I was beaten. Here I had an apartment; beyond these doors I did not. I told him I would return to the hotel to collect my things and cash my banker’s draft. He extended his hand to me to shake on the deal. He shook hands very firmly. His nails dug into my palms.

I walked back to the hotel, shuddering slightly when I thought of my own doll, Mathilda, falling into his hands. When I outgrew toys I gave her to Gabriella’s little sister who had never had anything so nice and sat her on a shelf and worshipped her from afar, taking her down every three months to change her outfit, according to the seasons.

In the afternoon I returned to the apartment and was handed my keys in exchange for a folded pile of pounds. I climbed the stairs and let myself into my new home and sat on a folding chair and looked around me, enraptured by my wooden chairs and my streamlined kitchen.

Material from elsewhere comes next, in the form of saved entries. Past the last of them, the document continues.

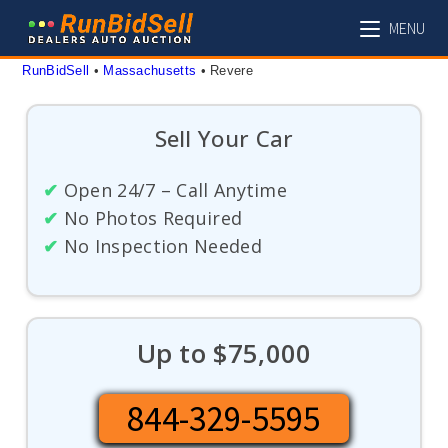
Skip
MENU
to
content
RunBidSell
 • 
Massachusetts
 • 
Revere
Sell Your Car
✔
Open 24/7 – Call Anytime
✔
No Photos Required
✔
No Inspection Needed
Up to $75,000
844-329-5595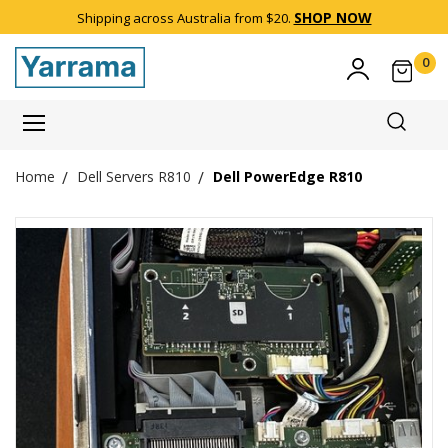
SHOP NOW
Shipping across Australia from $20.
0
Item(
Dell Servers R810
Dell PowerEdge R810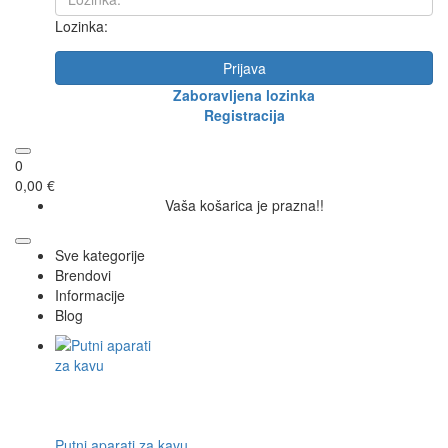
Lozinka:
Prijava
Zaboravljena lozinka
Registracija
0
0,00 €
Vaša košarica je prazna!!
Sve kategorije
Brendovi
Informacije
Blog
Putni aparati za kavu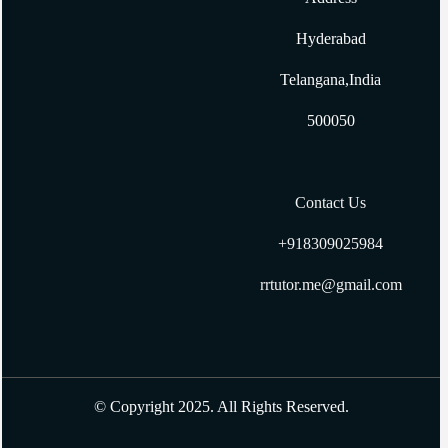
How to Get Input with Gets in Ruby
Hyderabad
How to create two dimensional array in ruby?
Telangana,India
500050
Contact Us
+918309025984
rrtutor.me@gmail.com
© Copyright 2025. All Rights Reserved.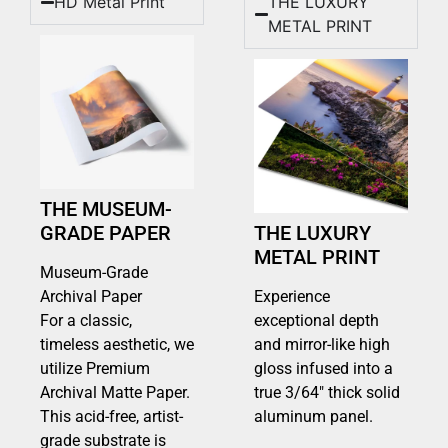
HD Metal Print
THE LUXURY
METAL PRINT
THE MUSEUM-
GRADE PAPER
THE LUXURY
METAL PRINT
Museum-Grade
Archival Paper
Experience
For a classic,
exceptional depth
timeless aesthetic, we
and mirror-like high
utilize Premium
gloss infused into a
Archival Matte Paper.
true 3/64″ thick solid
This acid-free, artist-
aluminum panel.
grade substrate is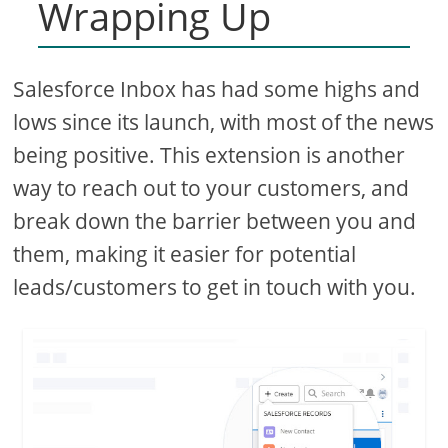
Wrapping Up
Salesforce Inbox has had some highs and
lows since its launch, with most of the news
being positive. This extension is another
way to reach out to your customers, and
break down the barrier between you and
them, making it easier for potential
leads/customers to get in touch with you.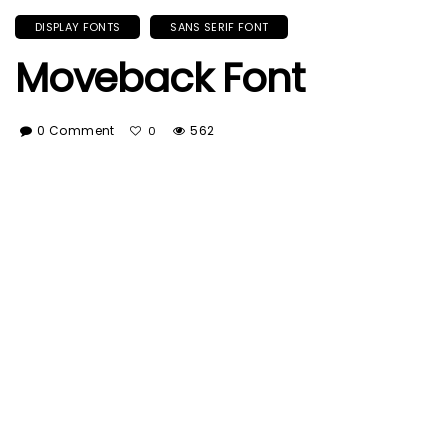
DISPLAY FONTS
SANS SERIF FONT
Moveback Font
0 Comment
562
0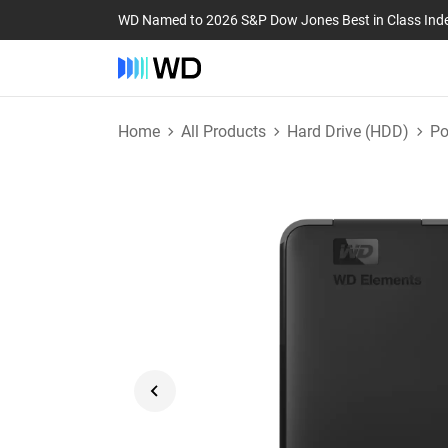
WD Named to 2026 S&P Dow Jones Best in Class Ind
Home
All Products
Hard Drive (HDD)
Po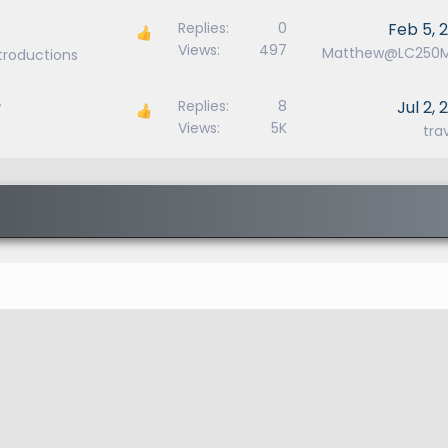
Replies
0
Feb 5, 
Views
497
Matthew@LC250
ntroductions
r
Replies
8
Jul 2, 
Views
5K
tra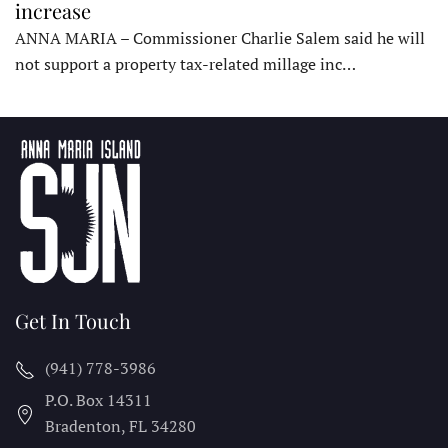
increase
ANNA MARIA – Commissioner Charlie Salem said he will
not support a property tax-related millage inc…
Get In Touch
(941) 778-3986
P.O. Box 14311
Bradenton, FL
34280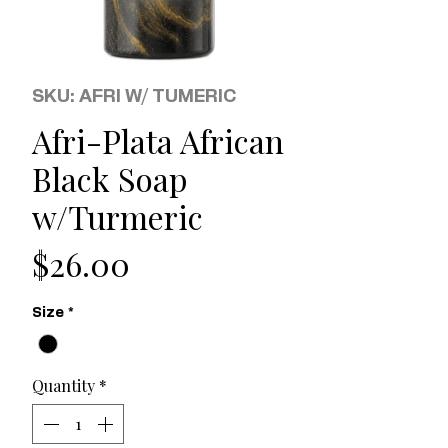
SKU: AFRI W/ TUMERIC
Afri-Plata African
Black Soap
w/Turmeric
Price
$26.00
Size
*
Quantity
*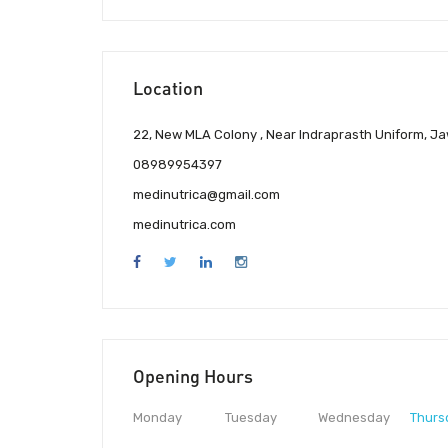
Location
22, New MLA Colony , Near Indraprasth Uniform, J
08989954397
medinutrica@gmail.com
medinutrica.com
Opening Hours
Monday
Tuesday
Wednesday
Thurs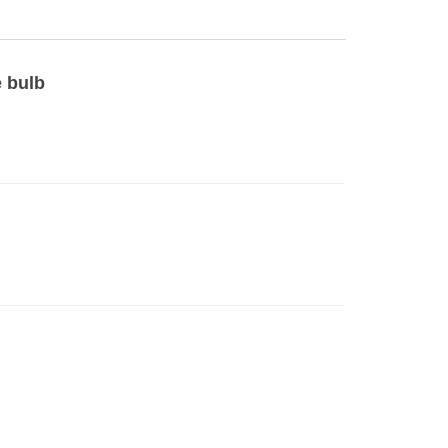
e bulb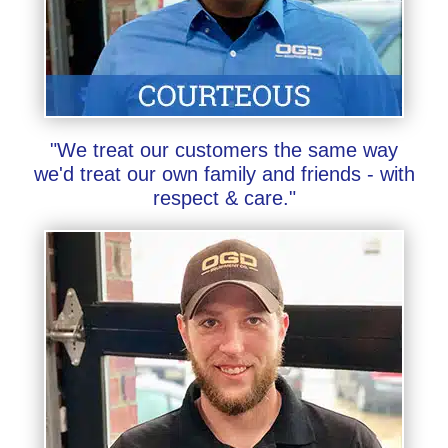
"We treat our customers the same way
we'd treat our own family and friends - with
respect & care."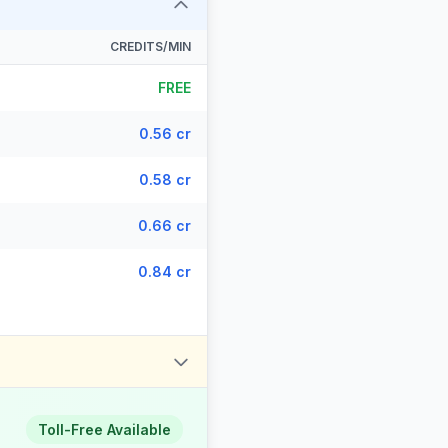
CREDITS/MIN
FREE
0.56 cr
0.58 cr
0.66 cr
0.84 cr
Toll-Free Available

Later, as the room grew hotter, I moved to the balcony. Along the street, on the corner, an Arab in a quaint tarboosh had set up a stall selling watermelons, big and red and juicy and cool they looked to me, tantalizingly cool. How odd that a fruit which was red—the color of heat and danger—should be sweet and watery and cold. I was disinclined to make my hot, weary way down the stairs to the street to buy my watermelon. I watched the Arab on the heat of the pavement with his guaranteed coolers and I wanted what he had and I didn’t. I supposed he was watching us, the people who built on sand, and thinking that if he waited long enough, patiently, the sand would return to engulf us.